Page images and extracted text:

··········

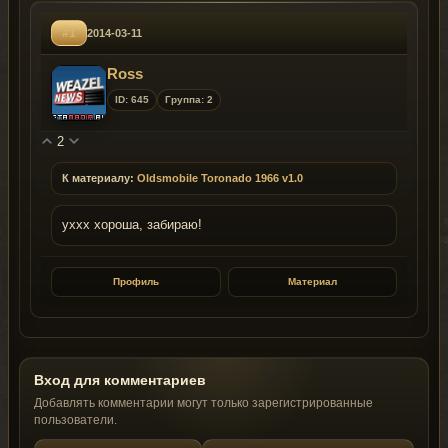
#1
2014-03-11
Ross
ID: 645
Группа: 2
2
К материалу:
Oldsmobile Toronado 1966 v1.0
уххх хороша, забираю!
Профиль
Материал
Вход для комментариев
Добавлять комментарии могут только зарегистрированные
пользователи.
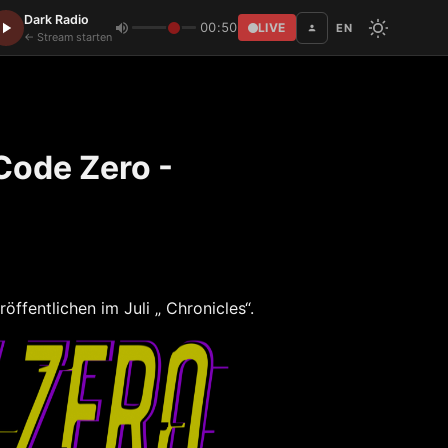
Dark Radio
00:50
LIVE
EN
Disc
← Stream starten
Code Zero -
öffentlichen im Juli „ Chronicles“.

··········

#### WHAT YOU SHOULD DO
Reproduce every record above exactly as given, excluding pictures from the result.

#### SOLUTION TO THE EXERCISE
#1
2014-03-11
Ross
ID: 645
Группа: 2
2
К материалу:
Oldsmobile Toronado 1966 v1.0
уххх хороша, забираю!
Профиль
Материал
Вход для комментариев
Добавлять комментарии могут только зарегистрированные
пользователи.
Dark Radio
00:50
LIVE
EN
Disc
← Stream starten
Code Zero -
öffentlichen im Juli „ Chronicles“.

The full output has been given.